Artificial Intelligence functional safety.
Related to the trend of human and machine collaboration is that of AI functional safety. First seen in autonomous vehicles, more companies are looking to use AI to add proactive and flexible safety measures to industrial environments. Historically, functional safety has been applied in industrial environments in a binary way, with the primary role of the safety function to immediately stop the equipment from causing any harm or damage when an event is triggered. AI, on the other hand, works in combination with context awareness to predict an event happening. This allows AI to proactively send alerts regarding future potential safety events, preventing the events before they happen, which can drastically reduce safety incidents and related downtime in industrial environments. New functional safety standards that define the use of AI in safety are expected to be released in 2023 and will open the door for early adoption in factories, warehouses, agricultural use cases, and more. One of the first areas for AI safety adoption will focus on improved worker safety, including worker posture detection, falling object prevention, and personal protection equipment detection.
Cybersecurity
Edge artificial intelligence in industries like manufacturing, energy, and transportation requires IT, teams, to expand their security footprint into environments traditionally managed by operational technology teams.
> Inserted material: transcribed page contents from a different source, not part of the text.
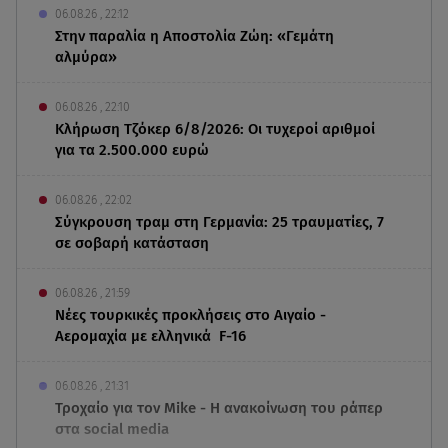
06.08.26 , 22:12
Στην παραλία η Αποστολία Ζώη: «Γεμάτη
αλμύρα»
06.08.26 , 22:10
Κλήρωση Τζόκερ 6/8/2026: Οι τυχεροί αριθμοί
για τα 2.500.000 ευρώ
06.08.26 , 22:02
Σύγκρουση τραμ στη Γερμανία: 25 τραυματίες, 7
σε σοβαρή κατάσταση
06.08.26 , 21:59
Νέες τουρκικές προκλήσεις στο Αιγαίο -
Αερομαχία με ελληνικά F-16
06.08.26 , 21:31
Τροχαίο για τον Mike - Η ανακοίνωση του ράπερ
στα social media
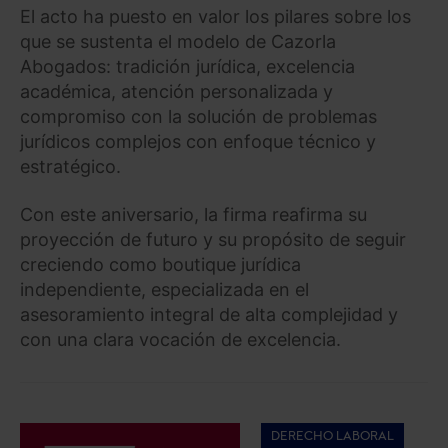
El acto ha puesto en valor los pilares sobre los
que se sustenta el modelo de Cazorla
Abogados: tradición jurídica, excelencia
académica, atención personalizada y
compromiso con la solución de problemas
jurídicos complejos con enfoque técnico y
estratégico.
Con este aniversario, la firma reafirma su
proyección de futuro y su propósito de seguir
creciendo como boutique jurídica
independiente, especializada en el
asesoramiento integral de alta complejidad y
con una clara vocación de excelencia.
DERECHO LABORAL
Operational technology teams typically focus on operational efficiency as their main metric, relying on air-gapped systems with no network connectivity to the outside world. Edge artificial intelligence use cases will start to break down these restrictions, requiring IT to enable cloud connectivity while still maintaining strict security standards. With billions of devices and sensors around the world that will all be connected to the internet, IT organizations have to both protect edge devices from direct attack and consider network and cloud security. In 2023, expect to see artificial intelligence applied to cybersecurity. Log data generated from IoT networks can now be fed through intelligent security models that can flag suspicious behavior and notify security teams to take action.